The client could have switched to using GTTs in the cases that went wrong, of course, but didn’t really want to have two different code mechanisms. Fortunately, once I’d modelled the problem I found a workaround. It’s a method that you may not be able to take advantage of in all cases but it was perfect for the client. Since the basic problem is that we don’t seem to be allowed to send abstract types across the network all we have to do is turn the abstract type into an Oracle base type:

begin
	select
		id
	bulk collect into m_n1_tab
	from
		t1
	where
		rownum <= 10
	;

	for c1 in (
		select
			r1.small_vc
		from
			(
			select
				/*+
					no_merge
					cardinality(l1 10)
				*/
				cast(column_value as number(8,0))	v1
			from
				table(m_n1_tab)		l1
			)				l1,
		t1@d11g@loopback	r1
		where
			r1.id = l1.v1
	) loop
		dbms_output.put_line(c1.small_vc);
	end loop;
end;
/

We replace the naked table() operator with a non-mergeable inline view that selects the absract data type from the table() operator then casts it into an Oracle base type. With this code change the query runs quickly again and we see the following execution plan.
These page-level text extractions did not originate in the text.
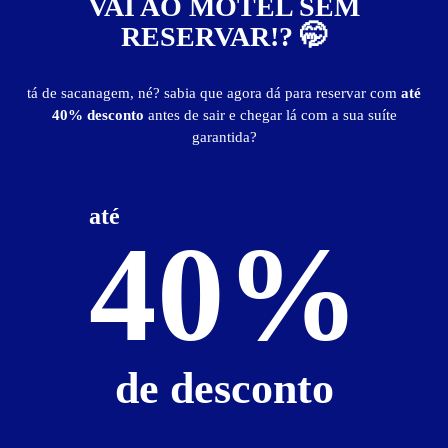
VAI AO MOTEL SEM
RESERVAR!? 🤭
publicidade
tá de sacanagem, né? sabia que agora dá para reservar com
até
40% desconto
antes de sair e chegar lá com a sua suíte
garantida?
até
40%
de desconto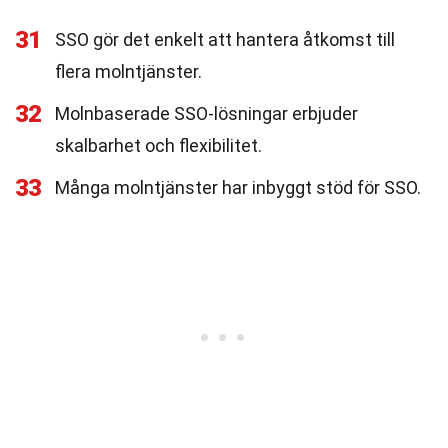
31
SSO gör det enkelt att hantera åtkomst till
flera molntjänster.
32
Molnbaserade SSO-lösningar erbjuder
skalbarhet och flexibilitet.
33
Många molntjänster har inbyggt stöd för SSO.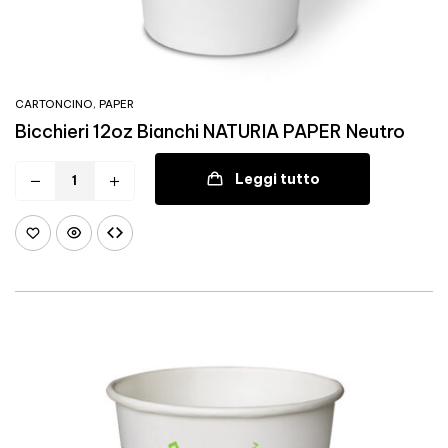
CARTONCINO
,
PAPER
Bicchieri 12oz Bianchi NATURIA PAPER Neutro
Leggi tutto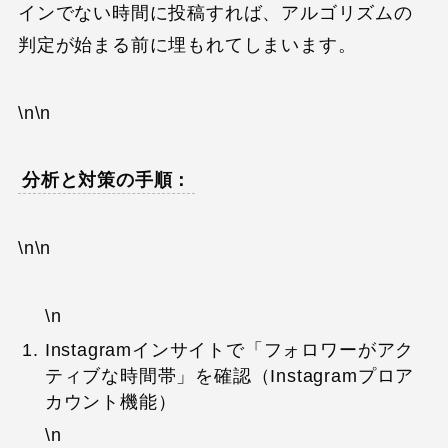
インでない時間に投稿すれば、アルゴリズムの
判定が始まる前に埋もれてしまいます。
\n\n
分析と対策の手順：
\n\n
\n
Instagramインサイトで「フォロワーがアク
ティブな時間帯」を確認（Instagramプロア
カウント機能）
\n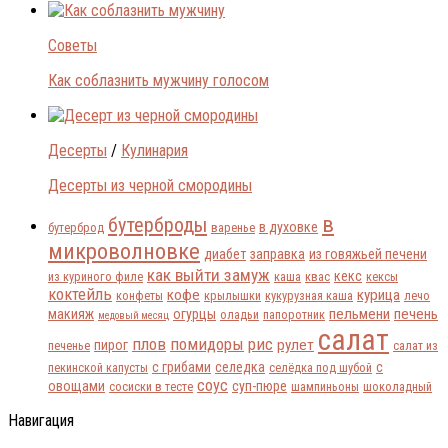
Советы
Как соблазнить мужчину голосом
Десерты
/
Кулинария
Десерты из черной смородины
в
бутерброды
в духовке
бутерброд
варенье
микроволновке
диабет
заправка
из говяжьей печени
как выйти замуж
кекс
из куриного филе
каша
квас
кексы
коктейль
кофе
курица
конфеты
крылышки
кукурузная каша
лечо
пельмени
печень
макияж
огурцы
оладьи
папоротник
медовый месяц
салат
плов
помидоры
рис
рулет
пирог
печенье
салат из
с грибами
селедка
с
пекинской капусты
селёдка под шубой
соус
овощами
суп-пюре
сосиски в тесте
шампиньоны
шоколадный
Навигация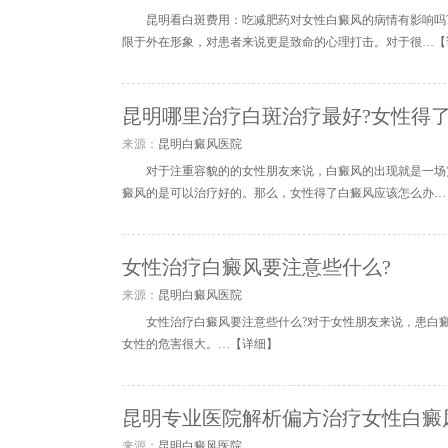
昆明看白斑费用：吃减肥药对女性白癜风的病情有影响吗
限于外在形象，对患者来说更是致命的心理打击。对于很…【
昆明哪里治疗白斑治疗最好?女性得
来源：
昆明白癜风医院
对于注重容貌的的女性朋友来说，白癜风的出现就是一场
癜风的是可以治疗好的。那么，女性得了白癜风应该怎么办…
女性治疗白癜风要注意些什么?
来源：
昆明白癜风医院
女性治疗白癜风要注意些什么?对于女性朋友来说，患白
女性的危害很大。…【
详细
】
昆明专业医院解析偏方治疗女性白癜
来源：
昆明白癜风医院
SELECT R1.SMALL_VC FROM ( SELECT /*+      no_merge      cardinality(l1
10)     */ CAST(COLUMN_VALUE AS NUMBER(8,0)) V1 FROM TABLE(:B1 ) L1 )
L1, T1@D11G@LOOPBACK R1 WHERE R1.ID = L1.V1

Plan hash value: 966067288

------------------------------------------------------------------------------------------------------------
| Id  | Operation                           | Name | Rows  | Bytes | Cost (%CPU)| Time     | Inst   |IN-OUT|
------------------------------------------------------------------------------------------------------------
|   0 | SELECT STATEMENT                    |      |       |       |    39 (100)|          |        |      |
|   1 |  NESTED LOOPS                       |      |    10 |   330 |    39   (0)| 00:00:01 |        |      |
|   2 |   VIEW                              |      |    10 |   130 |    29   (0)| 00:00:01 |        |      |
|   3 |    COLLECTION ITERATOR PICKLER FETCH|      |       |       |            |          |        |      |
|   4 |   REMOTE                            | T1   |     1 |    20 |     1   (0)| 00:00:01 | D11G@~ | R->S |
------------------------------------------------------------------------------------------------------------

Remote SQL Information (identified by operation id):
----------------------------------------------------
   4 - SELECT "ID","SMALL_VC" FROM "T1" "R1" WHERE "ID"=:1 (accessing 'D11G@LOOPBACK' )

As you can see from the view operator at line 2, we have created a result set from the collection operation, and the query that goes to the remote site at line 4 now includes our high-precision predicate. It’s also rather convenient that we can include the cardinality hint in the in-line view – the client loves ANSI SQL, and for complex statements it can be quite difficult getting the hints right.